> [Task statement]
Give the number of lines in these entries that contain the string "Intermezzo", with no further comment.

> [Data for this task]
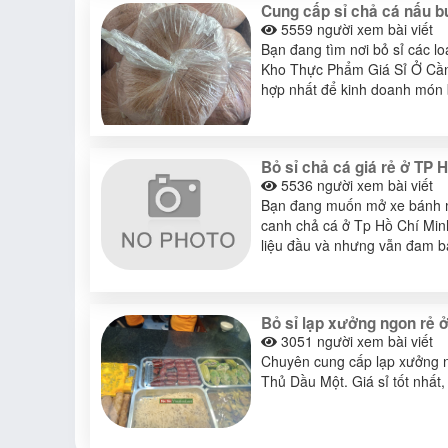
Cung cấp sỉ chả cá nấu 
5559
người xem bài viết
Bạn đang tìm nơi bỏ sỉ các l
Kho Thực Phẩm Giá Sỉ Ở Cần 
hợp nhất để kinh doanh món
Bỏ sỉ chả cá giá rẻ ở TP 
5536
người xem bài viết
Bạn đang muốn mở xe bánh m
canh chả cá ở Tp Hồ Chí Minh
liệu đầu và nhưng vẫn đam b
Bỏ sỉ lạp xưởng ngon rẻ 
3051
người xem bài viết
Chuyên cung cấp lạp xưởng n
Thủ Dầu Một. Giá sỉ tốt nhất,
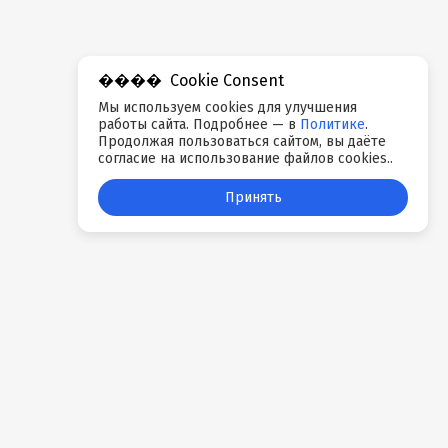
Cookie Consent
Мы используем cookies для улучшения
работы сайта. Подробнее — в
Политике
.
Продолжая пользоваться сайтом, вы даёте
согласие на использование файлов cookies..
Принять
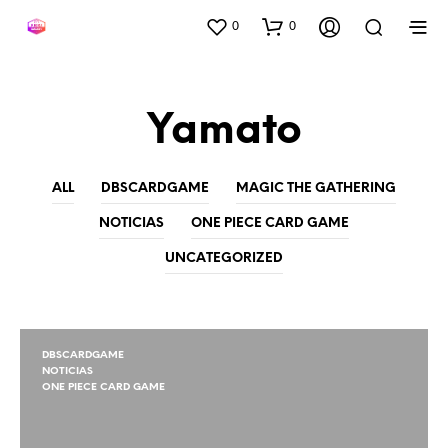
0
0
Yamato
ALL
DBSCARDGAME
MAGIC THE GATHERING
NOTICIAS
ONE PIECE CARD GAME
UNCATEGORIZED
DBSCARDGAME
NOTICIAS
ONE PIECE CARD GAME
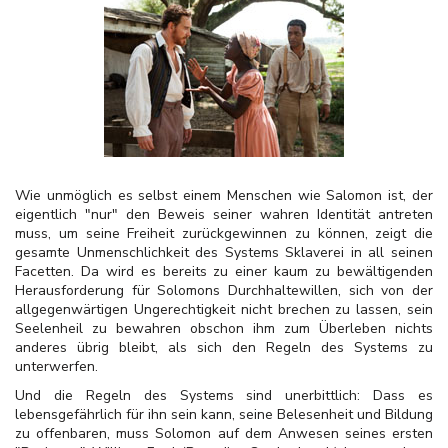
Wie unmöglich es selbst einem Menschen wie Salomon ist, der
eigentlich "nur" den Beweis seiner wahren Identität antreten
muss, um seine Freiheit zurückgewinnen zu können, zeigt die
gesamte Unmenschlichkeit des Systems Sklaverei in all seinen
Facetten. Da wird es bereits zu einer kaum zu bewältigenden
Herausforderung für Solomons Durchhaltewillen, sich von der
allgegenwärtigen Ungerechtigkeit nicht brechen zu lassen, sein
Seelenheil zu bewahren obschon ihm zum Überleben nichts
anderes übrig bleibt, als sich den Regeln des Systems zu
unterwerfen.
Und die Regeln des Systems sind unerbittlich: Dass es
lebensgefährlich für ihn sein kann, seine Belesenheit und Bildung
zu offenbaren, muss Solomon auf dem Anwesen seines ersten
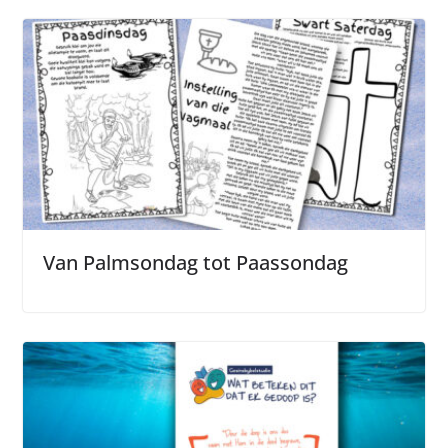
Van Palmsondag tot Paassondag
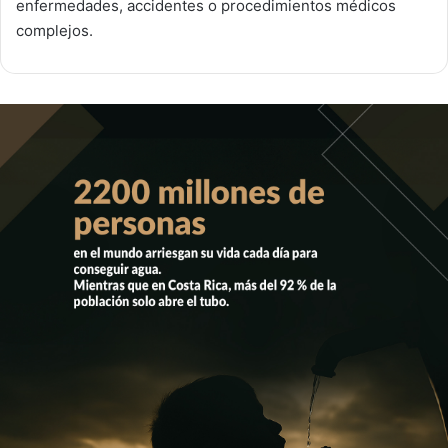
enfermedades, accidentes o procedimientos médicos
complejos.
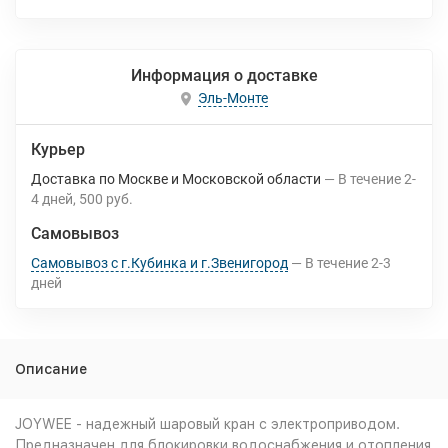
Информация о доставке
Эль-Монте
Курьер
Доставка по Москве и Московской области
В течение
2-
4
дней
500 руб.
Самовывоз
Самовывоз с г.Кубинка и г.Звенигород
В течение
2-3
дней
Описание
JOYWEE - надежный шаровый кран с электроприводом.
Предназначен для блокировки водоснабжения и отопления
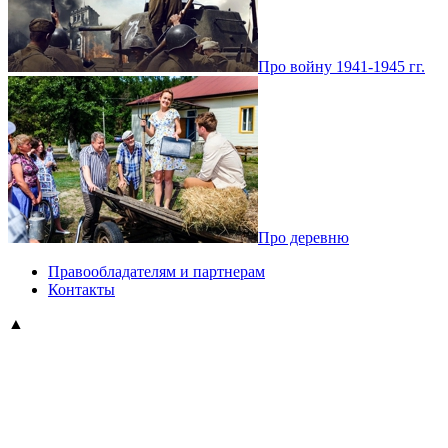
Про войну 1941-1945 гг.
Про деревню
Правообладателям и партнерам
Контакты
▲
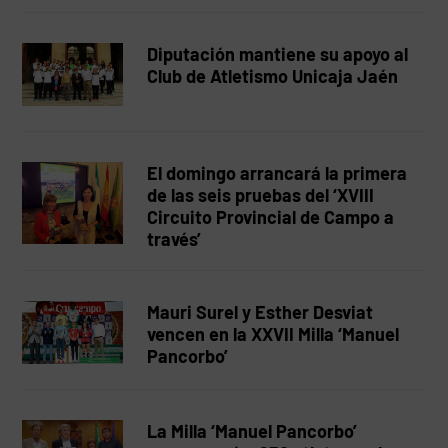
Diputación mantiene su apoyo al
Club de Atletismo Unicaja Jaén
El domingo arrancará la primera
de las seis pruebas del ‘XVIII
Circuito Provincial de Campo a
través’
Mauri Surel y Esther Desviat
vencen en la XXVII Milla ‘Manuel
Pancorbo’
La Milla ‘Manuel Pancorbo’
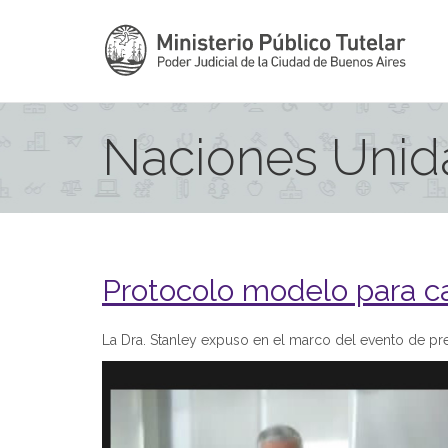
Naciones Unid
Protocolo modelo para ca
La Dra. Stanley expuso en el marco del evento de p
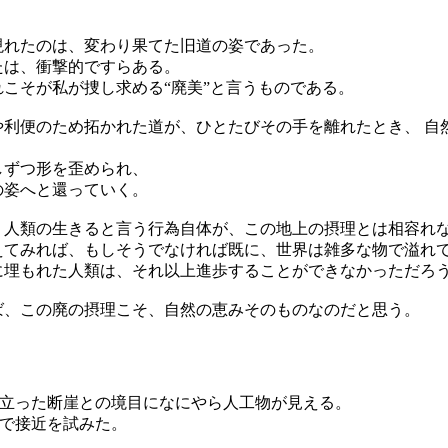
れたのは、変わり果てた旧道の姿であった。
たは、衝撃的ですらある。
れこそが私が捜し求める“廃美”と言うものである。
や利便のため拓かれた道が、ひとたびその手を離れたとき、 自
しずつ形を歪められ、
の姿へと還っていく。
、人類の生きると言う行為自体が、この地上の摂理とは相容れ
えてみれば、もしそうでなければ既に、世界は雑多な物で溢れ
に埋もれた人類は、それ以上進歩することができなかっただろ
ば、この廃の摂理こそ、自然の恵みそのものなのだと思う。
立った断崖との境目になにやら人工物が見える。
で接近を試みた。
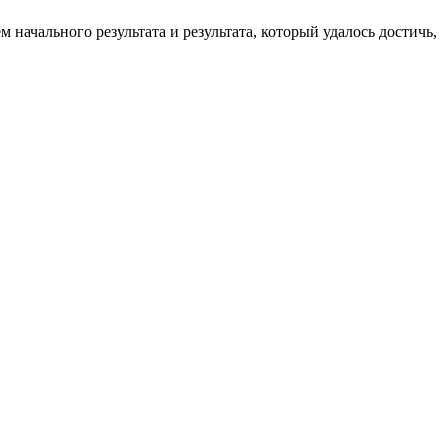
начального результата и результата, который удалось достичь,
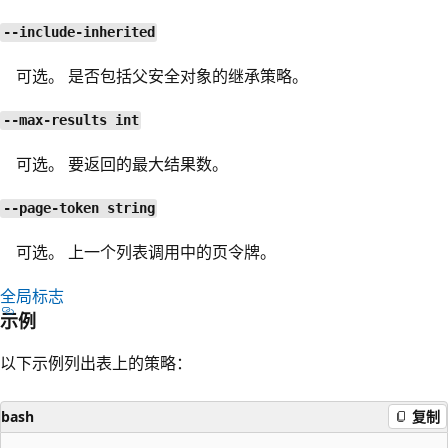
--include-inherited
可选。 是否包括父安全对象的继承策略。
--max-results int
可选。 要返回的最大结果数。
--page-token string
可选。 上一个列表调用中的页令牌。
全局标志
示例
以下示例列出表上的策略：
bash
复制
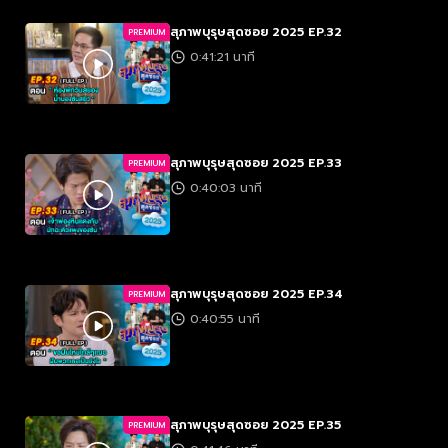
สุภาพบุรุษสุดซอย 2025 EP.32
PREMIUM
0:41:21 นาที
สุภาพบุรุษสุดซอย 2025 EP.33
PREMIUM
0:40:03 นาที
สุภาพบุรุษสุดซอย 2025 EP.34
PREMIUM
0:40:55 นาที
สุภาพบุรุษสุดซอย 2025 EP.35
PREMIUM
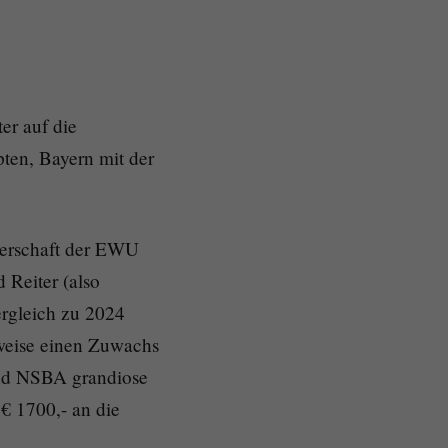
er auf die
ten, Bayern mit der
sterschaft der EWU
 Reiter (also
rgleich zu 2024
rweise einen Zuwachs
und NSBA grandiose
€ 1700,- an die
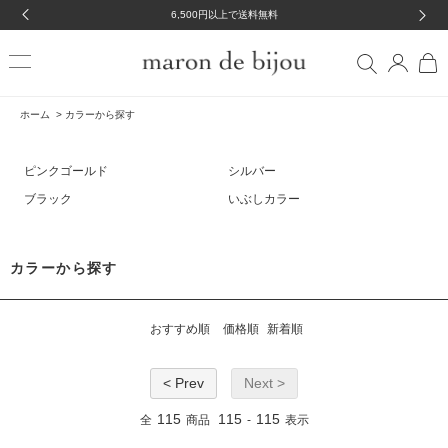
6,500円以上で送料無料
ホーム
>
カラーから探す
ピンクゴールド
シルバー
ブラック
いぶしカラー
カラーから探す
おすすめ順
価格順
新着順
< Prev
Next >
115
115
115
全
商品
-
表示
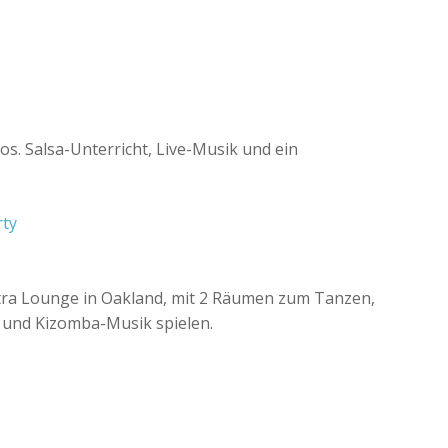
os. Salsa-Unterricht, Live-Musik und ein
rty
tra Lounge in Oakland, mit 2 Räumen zum Tanzen,
- und Kizomba-Musik spielen.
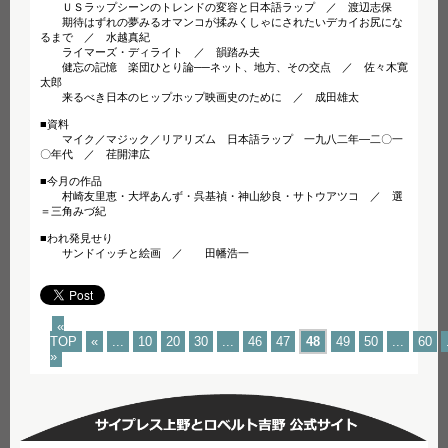
ＵＳラップシーンのトレンドの変容と日本語ラップ ／ 渡辺志保
期待はずれの夢みるオマンコが揉みくしゃにされたいデカイお尻にな
るまで ／ 水越真紀
ライマーズ・ディライト ／ 韻踏み夫
健忘の記憶 楽団ひとり論──ネット、地方、その交点 ／ 佐々木寛
太郎
来るべき日本のヒップホップ映画史のために ／ 成田雄太
■資料
マイク／マジック／リアリズム 日本語ラップ 一九八二年—二〇一
〇年代 ／ 荏開津広
■今月の作品
村崎友里恵・大坪あんず・呉基禎・神山紗良・サトウアツコ ／ 選
＝三角みづ紀
■われ発見せり
サンドイッチと絵画 ／ 田幡浩一
«
TOP
«
...
10
20
30
...
46
47
48
49
50
...
60
»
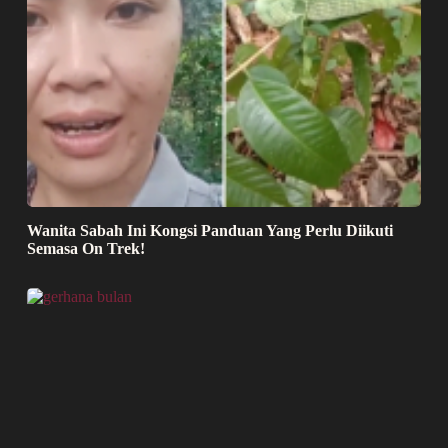
Wanita Sabah Ini Kongsi Panduan Yang Perlu Diikuti
Semasa On Trek!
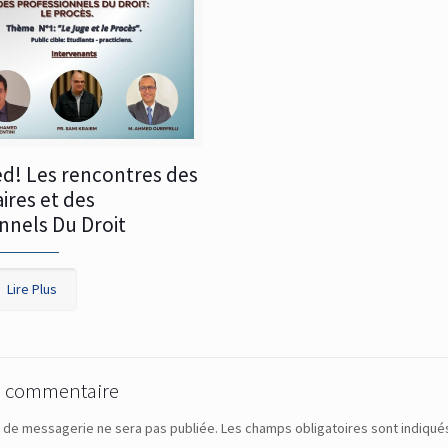
d! Les rencontres des
ires et des
nnels Du Droit
Lire Plus
n commentaire
 de messagerie ne sera pas publiée.
Les champs obligatoires sont indiqu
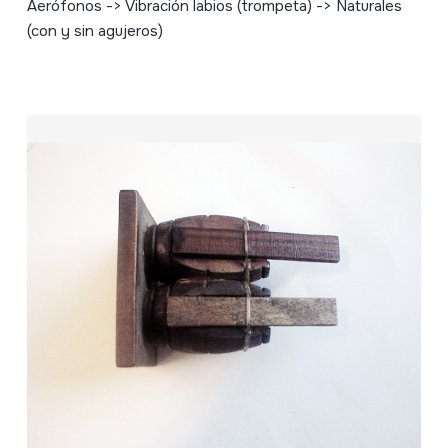
Aerófonos -> Vibración labios (trompeta) -> Naturales
(con y sin agujeros)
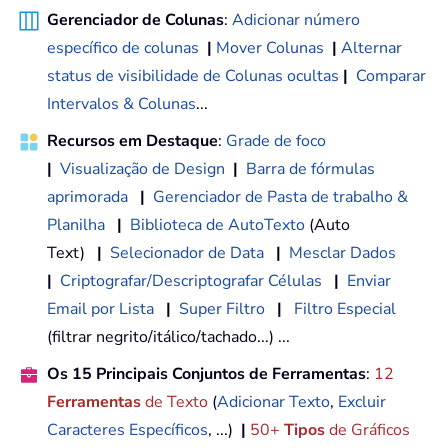
Gerenciador de Colunas
:
Adicionar número
específico de colunas
|
Mover Colunas
|
Alternar
status de visibilidade de Colunas ocultas
|
Comparar
Intervalos & Colunas
...
Recursos em Destaque
:
Grade de foco
|
Visualização de Design
|
Barra de fórmulas
aprimorada
|
Gerenciador de Pasta de trabalho &
Planilha
|
Biblioteca de AutoTexto
(Auto
Text)
|
Selecionador de Data
|
Mesclar Dados
|
Criptografar/Descriptografar Células
|
Enviar
Email por Lista
|
Super Filtro
|
Filtro Especial
(filtrar negrito/itálico/tachado...) ...
Os 15 Principais Conjuntos de Ferramentas
:
12
Ferramentas
de Texto
(
Adicionar Texto
,
Excluir
Caracteres Específicos
, ...)
|
50+
Tipos
de Gráficos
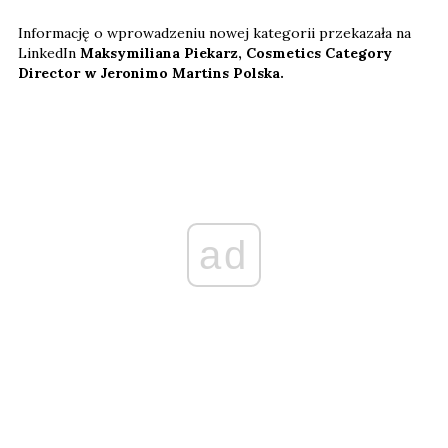
Informację o wprowadzeniu nowej kategorii przekazała na
LinkedIn
Maksymiliana Piekarz, Cosmetics Category
Director w Jeronimo Martins Polska.
ad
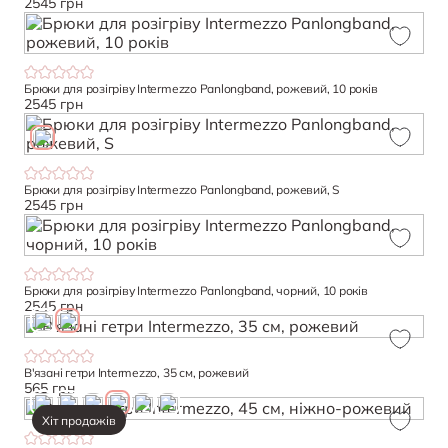
2545 грн
Брюки для розігріву Intermezzo Panlongband, рожевий, 10 років
2545 грн
Брюки для розігріву Intermezzo Panlongband, рожевий, S
2545 грн
Брюки для розігріву Intermezzo Panlongband, чорний, 10 років
2545 грн
В'язані гетри Intermezzo, 35 см, рожевий
565 грн
Хіт продажів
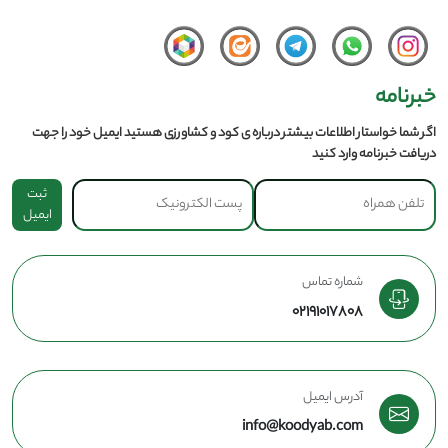
خبرنامه
اگر شما خواستار اطلاعات بیشتر درباره ی کود و کشاورزی هستید ایمیل خود را جهت
دریافت خبرنامه وارد کنید
ثبت
ایمیل
شماره تماس
02191017808
آدرس ایمیل
info@koodyab.com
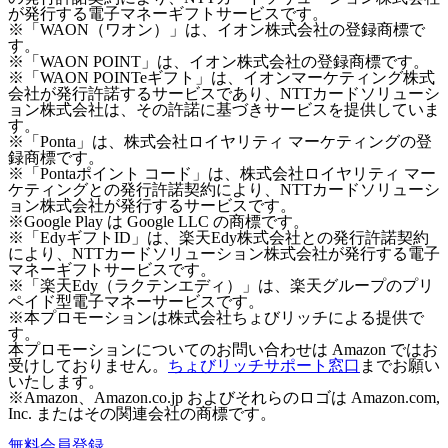
が発行する電子マネーギフトサービスです。
※「WAON（ワオン）」は、イオン株式会社の登録商標で
す。
※「WAON POINT」は、イオン株式会社の登録商標です。
※「WAON POINTeギフト」は、イオンマーケティング株式
会社が発行許諾するサービスであり、NTTカードソリューシ
ョン株式会社は、その許諾に基づきサービスを提供していま
す。
※「Ponta」は、株式会社ロイヤリティ マーケティングの登
録商標です。
※「Pontaポイント コード」は、株式会社ロイヤリティ マー
ケティングとの発行許諾契約により、NTTカードソリューシ
ョン株式会社が発行するサービスです。
※Google Play は Google LLC の商標です。
※「EdyギフトID」は、楽天Edy株式会社との発行許諾契約
により、NTTカードソリューション株式会社が発行する電子
マネーギフトサービスです。
※「楽天Edy（ラクテンエディ）」は、楽天グループのプリ
ペイド型電子マネーサービスです。
※本プロモーションは株式会社ちょびリッチによる提供で
す。
本プロモーションについてのお問い合わせは Amazon ではお
受けしておりません。
ちょびリッチサポート窓口
までお願い
いたします。
※Amazon、Amazon.co.jp およびそれらのロゴは Amazon.com,
Inc. またはその関連会社の商標です。
無料会員登録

> [Written reply]
4